WORK REQUIRED: Your answer must be the listing repeated word for word, without its pictures.

____

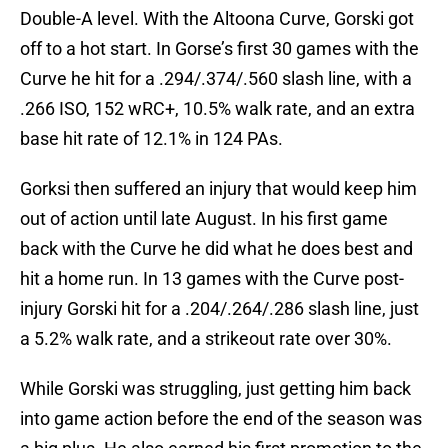
Double-A level. With the Altoona Curve, Gorski got
off to a hot start. In Gorse’s first 30 games with the
Curve he hit for a .294/.374/.560 slash line, with a
.266 ISO, 152 wRC+, 10.5% walk rate, and an extra
base hit rate of 12.1% in 124 PAs.
Gorksi then suffered an injury that would keep him
out of action until late August. In his first game
back with the Curve he did what he does best and
hit a home run. In 13 games with the Curve post-
injury Gorski hit for a .204/.264/.286 slash line, just
a 5.2% walk rate, and a strikeout rate over 30%.
While Gorski was struggling, just getting him back
into game action before the end of the season was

____

EXERCISE ANSWER:
Double-A level. With the Altoona Curve, Gorski got
off to a hot start. In Gorse’s first 30 games with the
Curve he hit for a .294/.374/.560 slash line, with a
.266 ISO, 152 wRC+, 10.5% walk rate, and an extra
base hit rate of 12.1% in 124 PAs.
Gorksi then suffered an injury that would keep him
out of action until late August. In his first game
back with the Curve he did what he does best and
hit a home run. In 13 games with the Curve post-
injury Gorski hit for a .204/.264/.286 slash line, just
a 5.2% walk rate, and a strikeout rate over 30%.
While Gorski was struggling, just getting him back
into game action before the end of the season was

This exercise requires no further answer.